*** Records ***

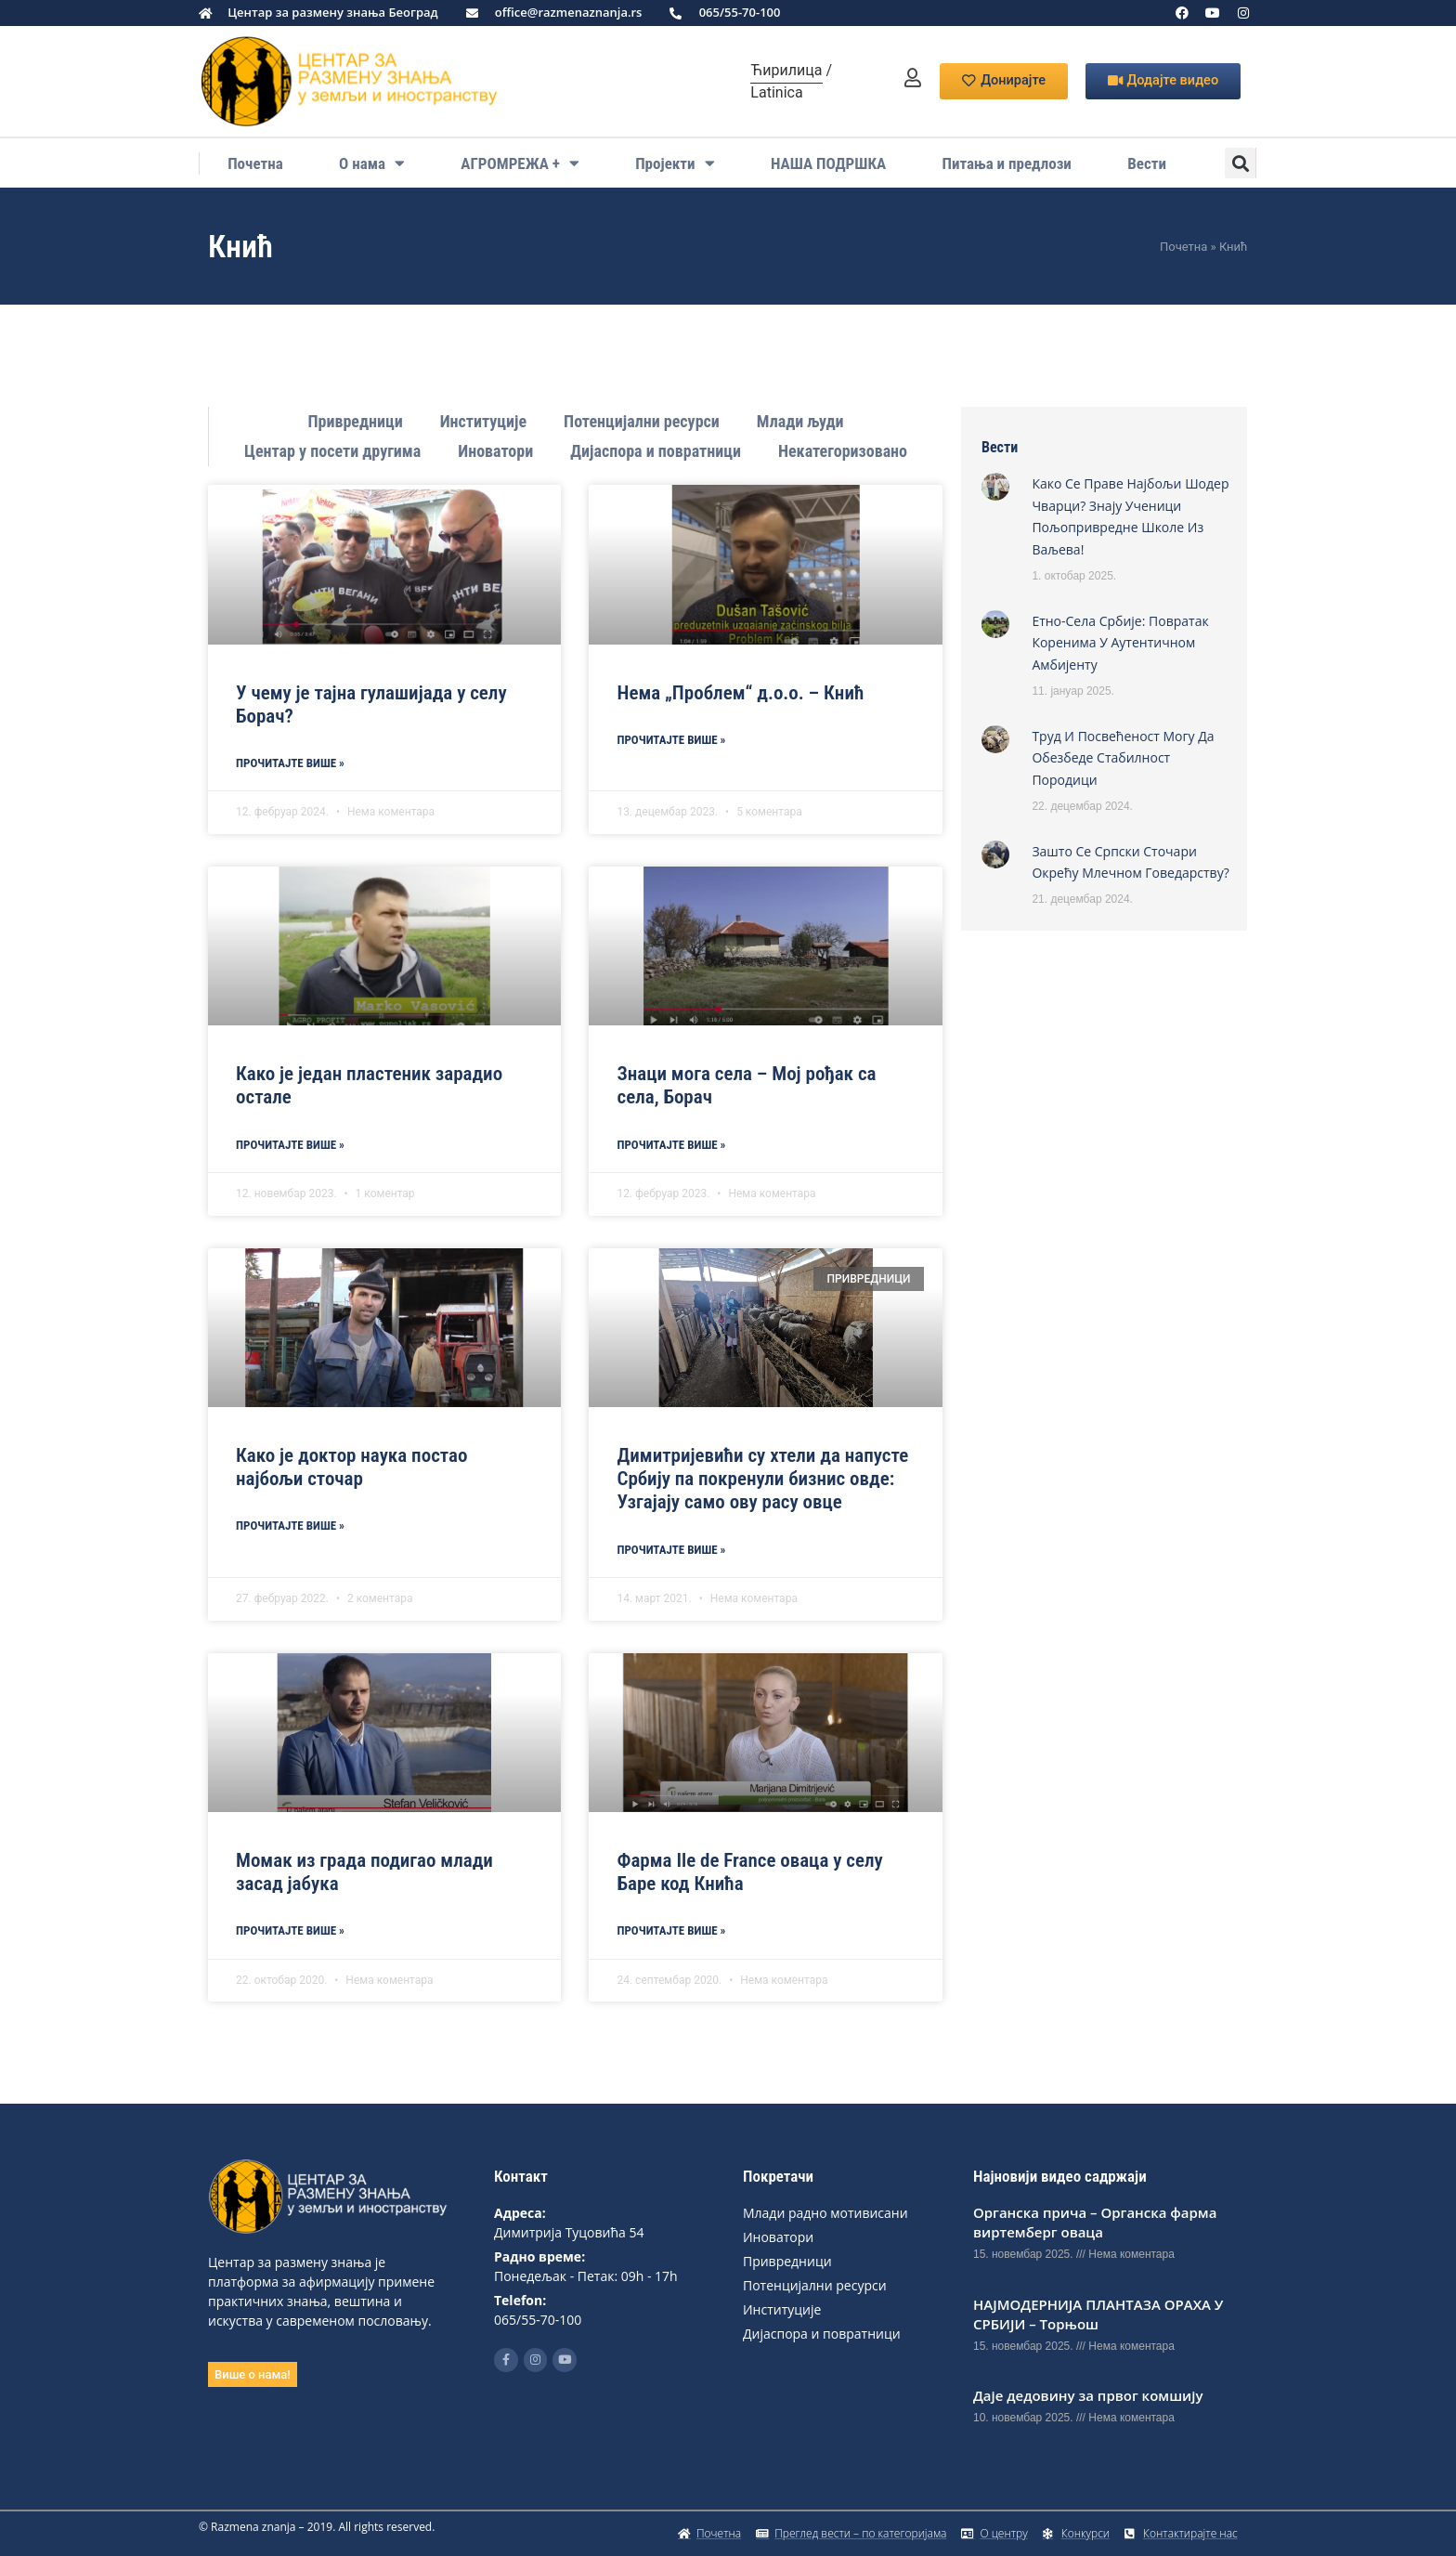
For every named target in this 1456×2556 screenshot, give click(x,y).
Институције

*** End of Records ***
*** Records ***

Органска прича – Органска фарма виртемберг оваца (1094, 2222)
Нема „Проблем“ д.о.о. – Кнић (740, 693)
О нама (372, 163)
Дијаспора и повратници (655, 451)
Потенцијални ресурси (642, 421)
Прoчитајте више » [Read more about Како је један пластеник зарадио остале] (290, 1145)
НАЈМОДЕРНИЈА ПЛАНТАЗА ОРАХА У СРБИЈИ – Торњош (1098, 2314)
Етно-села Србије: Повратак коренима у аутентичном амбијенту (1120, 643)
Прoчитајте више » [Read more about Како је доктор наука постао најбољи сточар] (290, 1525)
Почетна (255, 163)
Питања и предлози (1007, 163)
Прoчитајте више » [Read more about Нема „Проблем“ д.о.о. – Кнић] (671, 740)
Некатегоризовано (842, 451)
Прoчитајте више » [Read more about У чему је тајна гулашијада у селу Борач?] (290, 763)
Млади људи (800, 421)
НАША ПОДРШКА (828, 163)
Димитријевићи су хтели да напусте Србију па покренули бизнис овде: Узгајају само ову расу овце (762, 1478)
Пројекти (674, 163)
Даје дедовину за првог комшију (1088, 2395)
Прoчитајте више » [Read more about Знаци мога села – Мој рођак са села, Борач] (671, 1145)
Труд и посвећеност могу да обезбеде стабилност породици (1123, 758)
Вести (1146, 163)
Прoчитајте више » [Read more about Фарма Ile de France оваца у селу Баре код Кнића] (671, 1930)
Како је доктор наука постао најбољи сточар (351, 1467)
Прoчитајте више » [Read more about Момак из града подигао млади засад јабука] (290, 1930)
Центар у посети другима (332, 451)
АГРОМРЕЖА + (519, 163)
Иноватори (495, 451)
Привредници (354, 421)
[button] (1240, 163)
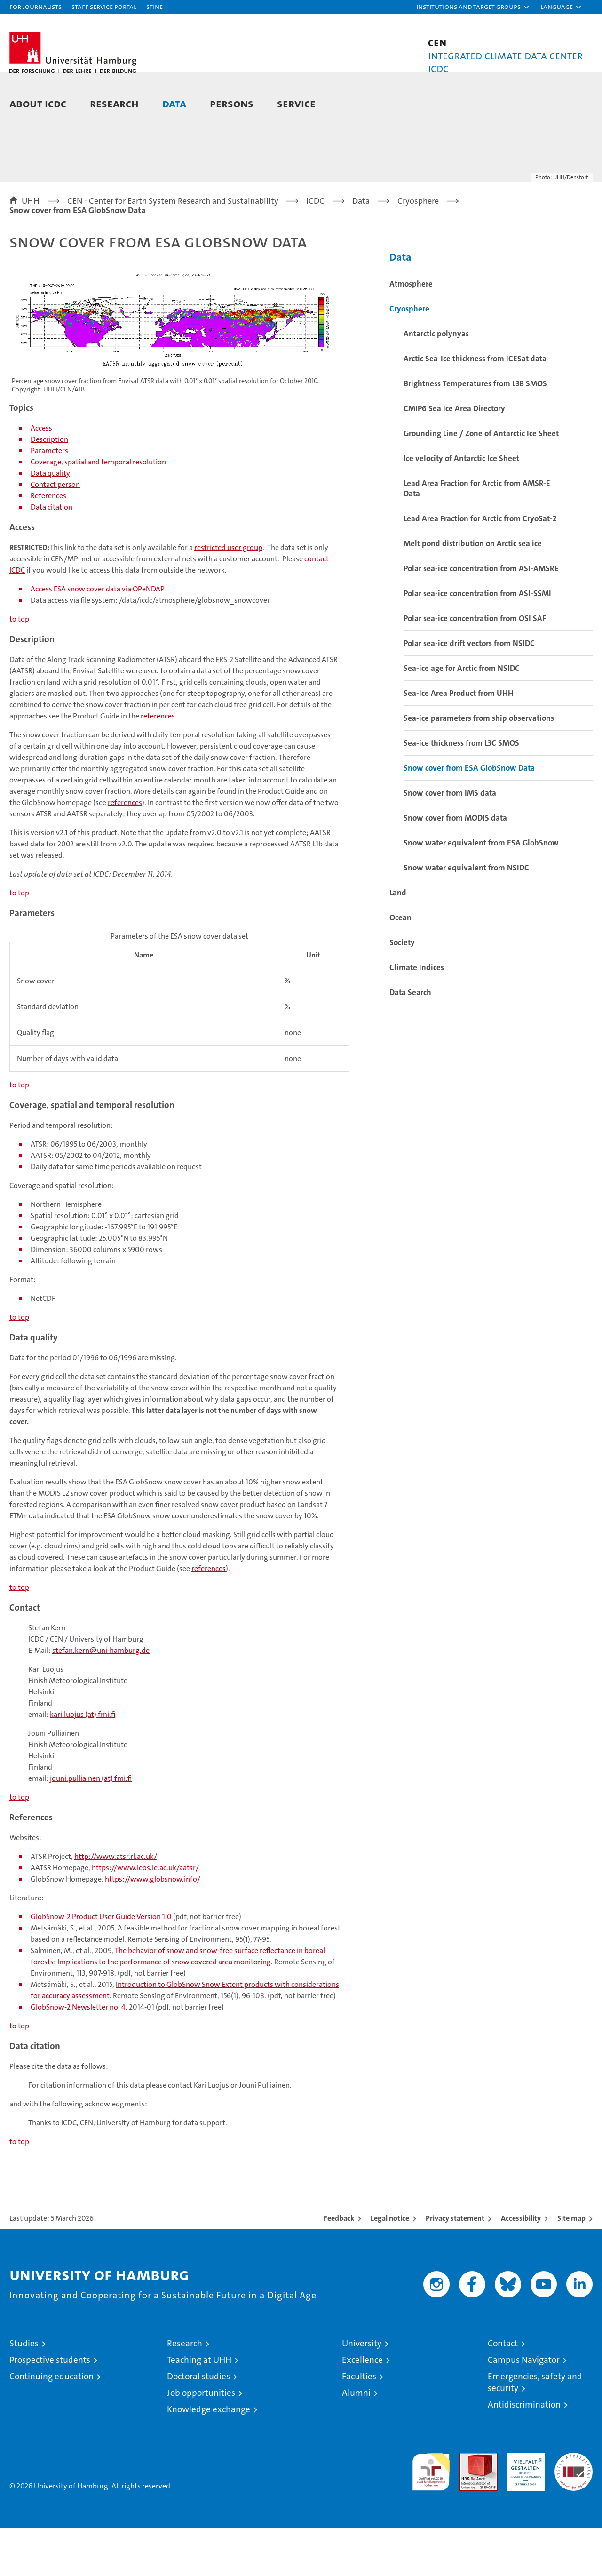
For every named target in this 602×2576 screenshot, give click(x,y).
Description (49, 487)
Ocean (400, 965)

*** End of Records ***

Task: Would you output, from the records above, exactly the run of lines that starts at the line containing "For every named target in this 1456×2556" and ends at the line containing "Институције", and only that run?

Expected answer:
For every named target in this 1456×2556 screenshot, give click(x,y).
Институције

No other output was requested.